I made my way back into the small entrance area. It was much darker here with fewer people. I leaned back against the wall, relishing its coolness, and took deep breaths. I closed my eyes, resting my stinging eyelids. Although I’d been careful to keep the sun from shining directly onto me, the brightness still affected me.
A beeping opposite me broke through my moment of peace. It sounded like it was coming from the pocket of the fair-haired man standing opposite me with his head buried in a newspaper. He cast a brief glance my way, then folded away his paper and walked toward the exit. I leaned my head back against the wall again, closing my eyes and trying to find a moment of peace again.
I rested for a few minutes before Corrine poked her head through the reception room doors and called me over. The three of us walked with an official into the back offices and we repeated much the same process as we had with Wilson with the dark-haired, mustached police officer we sat in front of here. He spoke better English than most of the others we had seen in South America, which helped things move along.

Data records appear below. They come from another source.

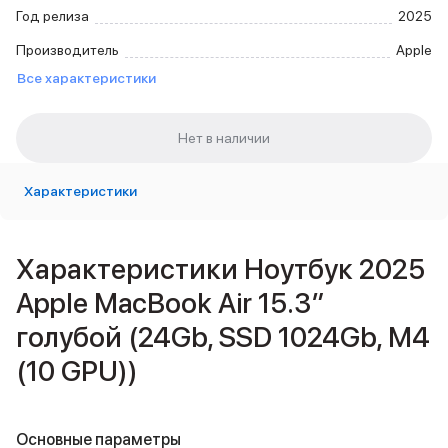
Внешние аккумуляторы
Год релиза
2025
Кабели Lightning
Производитель
Apple
USB-C кабели
Все характеристики
3D Стикеры
Ремешки для смартфонов
Кардхолдеры MagSafe
iPad
iPad Pro
iPad Pro 13″
Характеристики
iPad Pro 11″
iPad Air
iPad Air 13″
Характеристики Ноутбук 2025
iPad Air 11″
Apple MacBook Air 15.3″
iPad Air 10.9″
iPad
голубой (24Gb, SSD 1024Gb, M4
iPad 11″
(10 GPU))
iPad mini
Объем памяти iPad
iPad 2048 Gb
iPad 1024 Gb
Основные параметры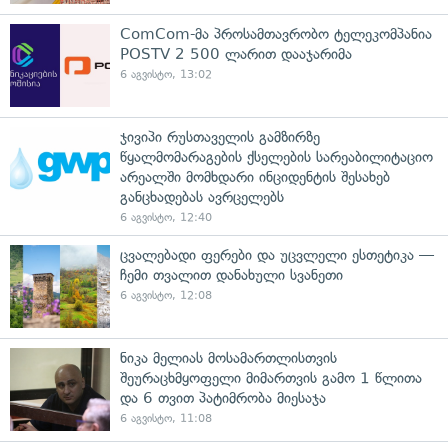
ComCom-მა პროსამთავრობო ტელეკომპანია
POSTV 2 500 ლარით დააჯარიმა
6 აგვისტო, 13:02
ჯივიპი რუსთაველის გამზირზე
წყალმომარაგების ქსელების სარეაბილიტაციო
არეალში მომხდარი ინციდენტის შესახებ
განცხადებას ავრცელებს
6 აგვისტო, 12:40
ცვალებადი ფერები და უცვლელი ესთეტიკა —
ჩემი თვალით დანახული სვანეთი
6 აგვისტო, 12:08
ნიკა მელიას მოსამართლისთვის
შეურაცხმყოფელი მიმართვის გამო 1 წლითა
და 6 თვით პატიმრობა მიესაჯა
6 აგვისტო, 11:08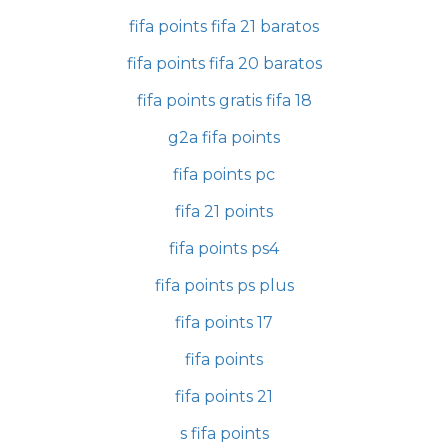
fifa points fifa 21 baratos
fifa points fifa 20 baratos
fifa points gratis fifa 18
g2a fifa points
fifa points pc
fifa 21 points
fifa points ps4
fifa points ps plus
fifa points 17
fifa points
fifa points 21
s fifa points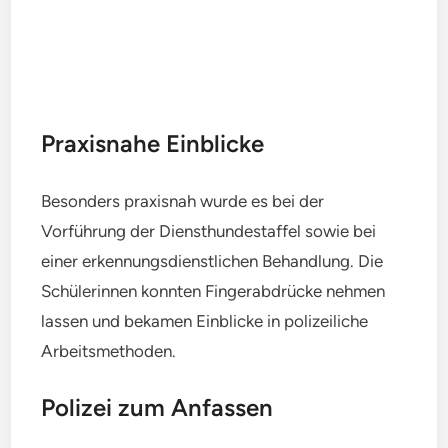
Praxisnahe Einblicke
Besonders praxisnah wurde es bei der
Vorführung der Diensthundestaffel sowie bei
einer erkennungsdienstlichen Behandlung. Die
Schülerinnen konnten Fingerabdrücke nehmen
lassen und bekamen Einblicke in polizeiliche
Arbeitsmethoden.
Polizei zum Anfassen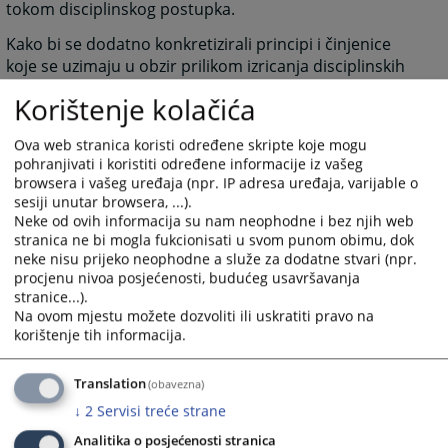
tokom disciplinskog postupka.
Kako bi se dodatno konkretizirali principi i činjenice
koje se uzimaju u obzir prilikom izricanja disciplinskih
mjera, Vijeće je na sjednici održanoj 8. jula 2016. godine
Korištenje kolačića
usvojilo interne
Smjernice za određivanje disciplinskih
mjera u disciplinskim postupcima.
Ova web stranica koristi određene skripte koje mogu
pohranjivati i koristiti određene informacije iz vašeg
Disciplinska mjera razrješenja od dužnosti određuje se
browsera i vašeg uređaja (npr. IP adresa uređaja, varijable o
samo u predmetima u kojim je utvrđen ozbiljan
sesiji unutar browsera, ...).
disciplinski prekršaj, a iz težine prekršaja je jasno da je
Neke od ovih informacija su nam neophodne i bez njih web
stranica ne bi mogla fukcionisati u svom punom obimu, dok
prekršitelj nepodoban ili nedostojan da dalje vrši
neke nisu prijeko neophodne a služe za dodatne stvari (npr.
dužnost. Sudiji ili tužiocu koji je razriješen dužnosti nije
procjenu nivoa posjećenosti, budućeg usavršavanja
dozvoljeno da dalje vrši dužnost sudije ili tužioca.
stranice...).
Na ovom mjestu možete dozvoliti ili uskratiti pravo na
Pored disciplinskih mjera, Vijeće može kao posebnu
korištenje tih informacija.
mjeru, umjesto ili uz disciplinsku mjeru, ako nađe za
shodno, odrediti da sudija ili tužilac učestvuje u
Translation
(obavezna)
programima savjetovanja, stručnog usavršavanja ili
↓
2
Servisi treće strane
rehabilitacije. Te mjere mogu trajati najduže do
šest
mjeseci.
Analitika o posjećenosti stranica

Once we had shocked him enough to agree to film us and pass on our message to his superiors, we left. Since he didn’t try to insist that we stay, Corrine didn’t need to vanish us. We walked back to the entrance hall, where I pulled out my umbrella and opened it. The sun had almost set now and the light was much softer as we stepped outside.

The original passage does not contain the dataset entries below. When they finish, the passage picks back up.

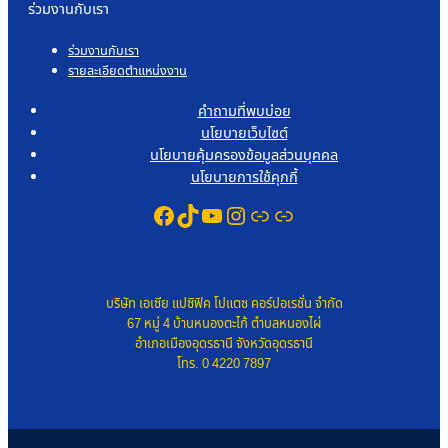
ร่วมงานกับเรา
ร่วมงานกับเรา
รายละเอียดตำแหน่งงาน
คำถามที่พบบ่อย
นโยบายเว็บไซต์
นโยบายคุ้มครองข้อมูลส่วนบุคคล
นโยบายการใช้คุกกี้
Facebook
TikTok
YouTube
Instagram
Link
Link
บริษัท เอเซีย แปซิฟิค โปแตซ คอร์ปอเรชั่น จำกัด
67 หมู่ 4 บ้านหนองตะไก้ ตำบลหนองไผ่
อำเภอเมืองอุดรธานี จังหวัดอุดรธานี
โทร. 0 4220 7897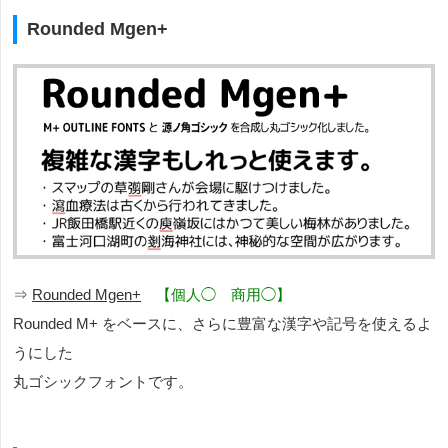
Rounded Mgen+
⇒
Rounded Mgen+
【個人◯ 商用◯】
Rounded M+ をベースに、さらに豊富な漢字や記号を使えるよ
うにした
丸ゴシックフォントです。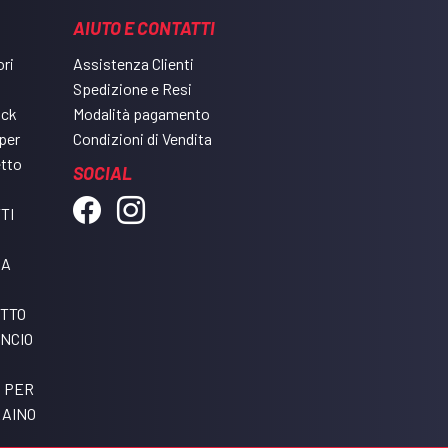
AIUTO E CONTATTI
ri
Assistenza Clienti
Spedizione e Resi
ack
Modalità pagamento
per
Condizioni di Vendita
etto
SOCIAL
TI
DA
ETTO
NCIO
I PER
RAINO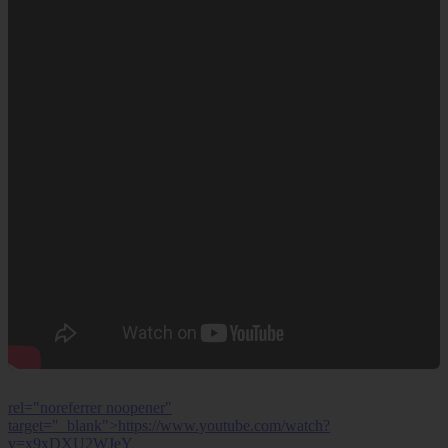
rel="noreferrer noopener"
target="_blank">https://www.youtube.com/watch?
v=x9xDXU2WJeY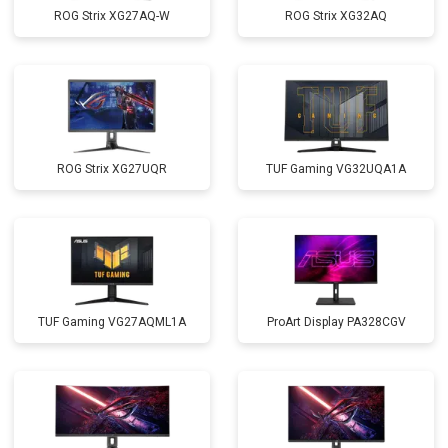
ROG Strix XG27AQ-W
ROG Strix XG32AQ
ROG Strix XG27UQR
TUF Gaming VG32UQA1A
TUF Gaming VG27AQML1A
ProArt Display PA328CGV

“So,” Corrine said, “we’ll go home now?”
“I’m up for that. Derek?” I looked to my husband.
His eyes were fixed on a spot on the pavement on the other side of the road. His eyes widened. “Sofia, duck!”
Before I could register what was happening, Derek knocked me off my feet and a smash behind us filled my ears. Shards of glass rained down upon Derek and me. As I tried to sit up, he forced me back against the ground.
Winded, I gasped, “Derek, what—?”
Corrine had ducked beside us now too, her face marred with confusion.
“Corrine,” Derek said hurriedly, “that cluster of trees further up the beach. You see it? Take Sofia there and wait for me. If anyone approaches, vanish her further up the beach.”
“What—” I choked.
“A man across the street just tried to shoot you, Sofia,” he hissed. “A man I’m sure is a hunter.”